そのSteveがAmazonのKindleについてAmazonのJeff Bezosと対談した大変面白い記事がある。今年の2月にCNET USのReviewに載った話だ。対談とは言っても実際の話ではなく、あくまでも空想の話だ。全文を紹介することはできないのでぜひ、電子書籍端末やAppleやAmazonの動きに興味のある方はご覧になって欲しい。英文だが簡単な会話なので難しくないし、笑えること間違いない。特に今回AmazonがKindle DXを出した後、Appleが次に出すであろう大型iPodもしくはiPadがいよいよ真実味を帯びて来た今となっては益々興味深いものがある。

Steve Jobs meets the Kindle 2009-2-5 CNET

2007年11月某日、SteveはJeffからKindleを見せられて、そんなもの売れるわけがないと一蹴するのだが、その言い方が彼らしいのと、いかにも本心を隠している感じがいかにもで本当の記事かと一瞬思ってしまう。「そもそもアメリカ人の40%は去年1冊も本を読んでいないんだ」「最低のデザインだし、ボタンが多すぎる、エレガントじゃない」「誰がそんなものに400ドルも払うと思っているんだ」といった辛辣なコメントが続く。

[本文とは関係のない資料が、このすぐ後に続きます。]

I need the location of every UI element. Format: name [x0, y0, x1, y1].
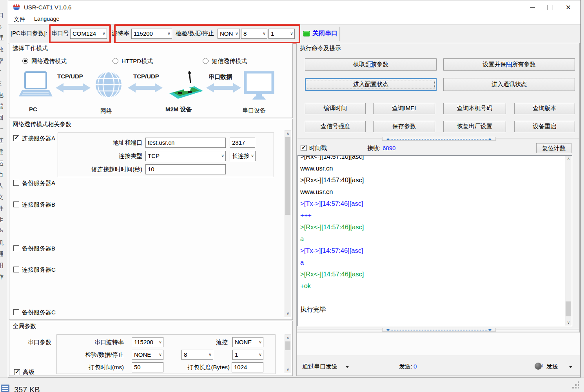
background-text-fragment: 生	[0, 216, 8, 228]
global-params-group: 全局参数 串口参数 串口波特率 115200∨ 流控 NONE∨ 检验/数据/停…	[9, 321, 293, 376]
log-line: www.usr.cn	[300, 162, 572, 174]
background-text-fragment: 端	[0, 103, 8, 114]
get-params-button[interactable]: 获取当前参数	[305, 58, 437, 71]
menu-file[interactable]: 文件	[14, 16, 25, 23]
send-via-serial-dropdown[interactable]: 通过串口发送	[302, 363, 337, 370]
scroll-down-icon[interactable]: ∨	[565, 319, 572, 326]
short-conn-timeout-input[interactable]: 10	[145, 164, 226, 174]
maximize-button[interactable]	[541, 0, 559, 15]
device-restart-button[interactable]: 设备重启	[514, 121, 575, 132]
save-params-button[interactable]: 保存参数	[373, 121, 435, 132]
log-scrollbar[interactable]: ∧ ∨	[565, 156, 572, 326]
scroll-up-icon[interactable]: ∧	[285, 131, 291, 137]
enter-comm-state-button[interactable]: 进入通讯状态	[443, 78, 575, 91]
background-text-fragment: T	[0, 69, 8, 80]
global-pds-label: 检验/数据/停止	[59, 351, 124, 359]
node-network-label: 网络	[100, 107, 112, 115]
network-globe-icon	[96, 72, 122, 98]
scroll-down-icon[interactable]: ∨	[285, 367, 291, 373]
server-b-checkbox[interactable]: ✓	[13, 201, 19, 207]
background-text-fragment: S	[0, 23, 8, 34]
server-a-checkbox[interactable]: ✓	[13, 135, 19, 141]
radio-httpd-mode[interactable]	[112, 58, 118, 64]
backup-server-a-checkbox[interactable]: ✓	[13, 180, 19, 186]
com-port-highlight	[49, 24, 111, 43]
backup-server-b-checkbox[interactable]: ✓	[13, 245, 19, 251]
server-a-label: 连接服务器A	[22, 135, 55, 142]
server-a-box: 地址和端口 test.usr.cn 2317 连接类型 TCP∨ 长连接∨ 短连…	[58, 132, 274, 177]
scrollbar-thumb[interactable]	[285, 137, 290, 215]
scroll-up-icon[interactable]: ∧	[565, 156, 572, 162]
global-parity-select[interactable]: NONE∨	[132, 350, 163, 360]
radio-sms-mode[interactable]	[203, 58, 209, 64]
query-phone-number-button[interactable]: 查询本机号码	[443, 103, 506, 114]
pc-icon	[19, 72, 53, 96]
menu-language[interactable]: Language	[34, 16, 60, 22]
background-text-fragment: 文	[0, 194, 8, 205]
global-baud-label: 串口波特率	[59, 339, 124, 346]
net-params-group: 网络透传模式相关参数 ✓ 连接服务器A 地址和端口 test.usr.cn 23…	[9, 119, 293, 320]
background-file-icon	[1, 385, 9, 392]
background-text-fragment: E	[0, 80, 8, 91]
timestamp-label: 时间戳	[309, 145, 327, 152]
scrollbar-thumb[interactable]	[285, 341, 290, 350]
pack-length-input[interactable]: 1024	[232, 362, 263, 372]
query-version-button[interactable]: 查询版本	[514, 103, 575, 114]
send-textarea[interactable]	[297, 332, 580, 356]
enter-config-state-button[interactable]: 进入配置状态	[305, 78, 437, 91]
server-a-port-input[interactable]: 2317	[230, 138, 255, 148]
background-text-fragment: 件	[0, 205, 8, 216]
close-port-button[interactable]: 关闭串口	[312, 29, 337, 38]
scroll-up-icon[interactable]: ∧	[285, 335, 291, 341]
log-splitter-top[interactable]	[297, 137, 579, 141]
window-title: USR-CAT1 V1.0.6	[24, 4, 71, 11]
backup-server-a-label: 备份服务器A	[22, 180, 55, 187]
set-save-params-button[interactable]: 设置并保存所有参数	[443, 58, 575, 71]
server-a-address-input[interactable]: test.usr.cn	[145, 138, 226, 148]
chevron-down-icon: ∨	[251, 153, 254, 158]
conn-type-select[interactable]: TCP∨	[145, 151, 226, 161]
chevron-down-icon[interactable]	[346, 366, 349, 368]
chevron-down-icon: ∨	[259, 352, 262, 357]
advanced-checkbox[interactable]: ✓	[14, 369, 20, 375]
arrow-icon	[206, 83, 241, 93]
factory-reset-button[interactable]: 恢复出厂设置	[443, 121, 506, 132]
background-text-fragment: 阳	[0, 262, 8, 273]
keep-alive-select[interactable]: 长连接∨	[230, 151, 256, 161]
reset-count-button[interactable]: 复位计数	[536, 143, 571, 153]
global-data-bits-select[interactable]: 8∨	[181, 350, 213, 360]
flow-control-select[interactable]: NONE∨	[232, 337, 263, 347]
background-text-fragment: 回	[0, 114, 8, 125]
log-lines: >[Rx<-][14:57:10][asc]www.usr.cn>[Rx<-][…	[298, 155, 572, 315]
arrow-icon	[128, 83, 163, 93]
node-pc-label: PC	[29, 106, 37, 113]
query-imei-button[interactable]: 查询IMEI	[373, 103, 435, 114]
server-c-checkbox[interactable]: ✓	[13, 267, 19, 272]
toolbar: [PC串口参数]: 串口号 COM124∨ 波特率 115200∨ 检验/数据/…	[8, 24, 580, 44]
net-params-scrollbar[interactable]: ∧ ∨	[285, 130, 291, 317]
global-stop-bits-select[interactable]: 1∨	[232, 350, 263, 360]
log-splitter-bottom[interactable]	[297, 328, 579, 332]
radio-httpd-label: HTTPD模式	[122, 58, 153, 65]
send-button[interactable]: 发送	[546, 363, 558, 370]
resize-grip-icon[interactable]	[569, 381, 579, 390]
global-params-scrollbar[interactable]: ∧ ∨	[285, 334, 291, 373]
log-line	[300, 292, 572, 303]
radio-net-transparent-mode[interactable]	[22, 58, 28, 64]
minimize-button[interactable]	[523, 0, 541, 15]
query-signal-button[interactable]: 查信号强度	[305, 121, 366, 132]
background-text-fragment: 连	[0, 137, 8, 148]
app-window: USR-CAT1 V1.0.6 × 文件 Language [PC串口参数]: …	[8, 0, 581, 377]
scroll-down-icon[interactable]: ∨	[285, 310, 291, 317]
link-serial-data: 串口数据	[209, 73, 232, 81]
pack-time-input[interactable]: 50	[132, 362, 163, 372]
chevron-down-icon[interactable]	[569, 366, 572, 368]
compile-time-button[interactable]: 编译时间	[305, 103, 366, 114]
log-line: >[Tx->][14:57:46][asc]	[300, 198, 572, 209]
scrollbar-thumb[interactable]	[566, 301, 571, 316]
global-baud-select[interactable]: 115200∨	[132, 337, 163, 347]
log-textarea[interactable]: >[Rx<-][14:57:10][asc]www.usr.cn>[Rx<-][…	[297, 155, 572, 326]
backup-server-c-checkbox[interactable]: ✓	[13, 309, 19, 315]
timestamp-checkbox[interactable]: ✓	[301, 145, 307, 151]
close-button[interactable]: ×	[559, 0, 577, 15]
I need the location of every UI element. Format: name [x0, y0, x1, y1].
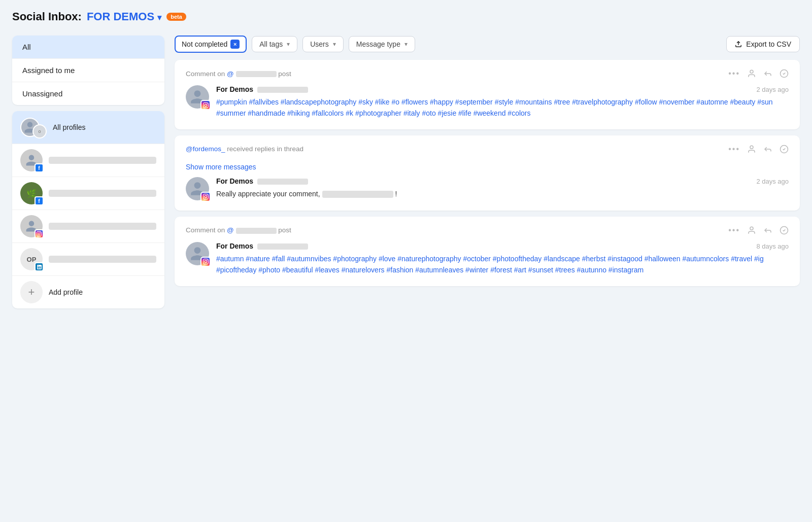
profile-name-2: [49, 190, 156, 197]
card-instagram-badge-3: [200, 257, 211, 267]
beta-badge: beta: [166, 13, 186, 21]
profile-avatar-wrap-4: OP: [20, 248, 43, 270]
page-title-brand: FOR DEMOS ▾: [87, 10, 161, 23]
card-instagram-badge-1: [200, 100, 211, 110]
card-more-options-icon[interactable]: •••: [728, 69, 740, 78]
card-author-handle-2: [257, 179, 308, 185]
card-actions-2: •••: [728, 145, 789, 154]
card-more-options-icon-3[interactable]: •••: [728, 226, 740, 235]
complete-icon-3[interactable]: [780, 226, 789, 235]
card-body-3: For Demos 8 days ago #autumn #nature #fa…: [186, 242, 789, 276]
card-actions-3: •••: [728, 226, 789, 235]
content-area: Not completed × All tags ▾ Users ▾ Messa…: [175, 36, 800, 292]
add-profile-icon: +: [20, 281, 43, 303]
card-header-1: Comment on @ post •••: [186, 69, 789, 78]
complete-icon[interactable]: [780, 69, 789, 78]
card-content-2: For Demos 2 days ago Really appreciate y…: [216, 177, 789, 200]
profile-name-4: [49, 256, 156, 263]
card-avatar-wrap-1: [186, 85, 209, 109]
card-content-1: For Demos 2 days ago #pumpkin #fallvibes…: [216, 85, 789, 119]
card-avatar-wrap-2: [186, 177, 209, 200]
profile-name-1: [49, 157, 156, 164]
profile-item-1[interactable]: f: [12, 144, 164, 177]
card-more-options-icon-2[interactable]: •••: [728, 145, 740, 154]
all-tags-chevron-icon: ▾: [287, 41, 290, 48]
profile-item-2[interactable]: 🌿 f: [12, 177, 164, 210]
export-icon: [735, 41, 742, 48]
complete-icon-2[interactable]: [780, 145, 789, 154]
card-actions-1: •••: [728, 69, 789, 78]
assign-icon[interactable]: [747, 69, 756, 78]
add-profile-label: Add profile: [49, 288, 83, 296]
card-header-text-1: Comment on @ post: [186, 70, 291, 78]
card-header-2: @fordemos_ received replies in thread ••…: [186, 145, 789, 154]
card-text-3: #autumn #nature #fall #autumnvibes #phot…: [216, 253, 789, 276]
linkedin-badge-4: [35, 262, 44, 271]
facebook-badge-2: f: [35, 196, 44, 205]
profile-avatar-wrap-3: [20, 215, 43, 237]
workspace-chevron-icon[interactable]: ▾: [157, 13, 161, 22]
all-profiles-item[interactable]: o All profiles: [12, 111, 164, 144]
show-more-link[interactable]: Show more messages: [186, 163, 256, 171]
message-card-1: Comment on @ post •••: [175, 60, 800, 129]
toolbar: Not completed × All tags ▾ Users ▾ Messa…: [175, 36, 800, 53]
users-dropdown[interactable]: Users ▾: [302, 36, 344, 52]
all-tags-dropdown[interactable]: All tags ▾: [252, 36, 297, 52]
message-card-2: @fordemos_ received replies in thread ••…: [175, 135, 800, 211]
export-csv-button[interactable]: Export to CSV: [726, 36, 800, 52]
message-card-3: Comment on @ post •••: [175, 217, 800, 286]
profile-avatar-wrap-1: f: [20, 149, 43, 171]
card-content-3: For Demos 8 days ago #autumn #nature #fa…: [216, 242, 789, 276]
profiles-section: o All profiles f: [12, 111, 164, 308]
all-profiles-avatar: o: [20, 116, 47, 138]
filter-chip-label: Not completed: [182, 40, 227, 48]
blurred-recipient: [322, 191, 393, 198]
reply-icon-3[interactable]: [763, 226, 772, 235]
card-text-2: Really appreciate your comment, !: [216, 188, 789, 199]
all-profiles-label: All profiles: [53, 123, 86, 131]
svg-point-1: [750, 70, 753, 73]
card-instagram-badge-2: [200, 192, 211, 202]
card-author-handle-3: [257, 243, 308, 250]
card-author-name-1: For Demos: [216, 85, 253, 93]
card-author-row-1: For Demos 2 days ago: [216, 85, 789, 93]
reply-icon[interactable]: [763, 69, 772, 78]
profile-item-3[interactable]: [12, 210, 164, 243]
card-body-1: For Demos 2 days ago #pumpkin #fallvibes…: [186, 85, 789, 119]
main-layout: All Assigned to me Unassigned: [12, 36, 800, 308]
card-timestamp-1: 2 days ago: [756, 86, 789, 93]
reply-icon-2[interactable]: [763, 145, 772, 154]
remove-filter-button[interactable]: ×: [230, 40, 240, 49]
assign-icon-3[interactable]: [747, 226, 756, 235]
sidebar-item-unassigned[interactable]: Unassigned: [12, 82, 164, 105]
card-header-text-2: @fordemos_ received replies in thread: [186, 145, 303, 153]
card-author-row-2: For Demos 2 days ago: [216, 177, 789, 185]
sidebar: All Assigned to me Unassigned: [12, 36, 164, 308]
card-avatar-wrap-3: [186, 242, 209, 265]
card-author-name-2: For Demos: [216, 177, 253, 185]
card-body-2: For Demos 2 days ago Really appreciate y…: [186, 177, 789, 200]
card-text-1: #pumpkin #fallvibes #landscapephotograph…: [216, 96, 789, 119]
assign-icon-2[interactable]: [747, 145, 756, 154]
card-header-text-3: Comment on @ post: [186, 226, 291, 234]
svg-point-3: [750, 146, 753, 149]
message-type-dropdown[interactable]: Message type ▾: [349, 36, 415, 52]
profile-item-4[interactable]: OP: [12, 243, 164, 276]
card-timestamp-2: 2 days ago: [756, 178, 789, 185]
filter-section: All Assigned to me Unassigned: [12, 36, 164, 105]
sidebar-item-all[interactable]: All: [12, 36, 164, 59]
card-author-handle-1: [257, 87, 308, 93]
svg-point-5: [750, 227, 753, 230]
page-title-static: Social Inbox:: [12, 10, 82, 23]
card-timestamp-3: 8 days ago: [756, 242, 789, 250]
not-completed-filter[interactable]: Not completed ×: [175, 36, 247, 53]
profile-avatar-wrap-2: 🌿 f: [20, 182, 43, 204]
message-type-chevron-icon: ▾: [404, 41, 408, 48]
facebook-badge-1: f: [35, 163, 44, 172]
card-author-name-3: For Demos: [216, 242, 253, 250]
users-chevron-icon: ▾: [333, 41, 336, 48]
add-profile-item[interactable]: + Add profile: [12, 276, 164, 308]
card-author-row-3: For Demos 8 days ago: [216, 242, 789, 250]
sidebar-item-assigned[interactable]: Assigned to me: [12, 59, 164, 82]
profile-name-3: [49, 223, 156, 230]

面白いのは、Steveに読書端末なんて市場が小さすぎると言われて, Jeffが "You have 5 percent of the PC market. I'm looking at the 5 percent of people who read a lot. How's that any different?" と切り返すところだ。これにはさすがのSteveも黙ってしまう。会談のクライマックスはこう続く、

Bezos: Think about it. "The Apple Reader powered by Amazon."
Jobs: How 'bout "The Apple Reader powered by Apple?"
Bezos: People don't read books.
Jobs: Until I make it cool to read 'em.

特に最後のJobsの発言は最近のApple周辺の噂を知っている今となっては大変興味深いものがあるAmazonはiPhoneやiPod TouchでKindle用のデジタルブックが読めるソフトをApp Storeで配り始めたし、大型のiPod TouchやNetbookに対抗するMacBookのTouch Panel版であったり様々な噂や憶測が業界を流れている。Appleの本社に大量の本が運び込まれて来るべきMacBook Readerのためのデジタル化が進んでいるとか、まことしやかに語られている。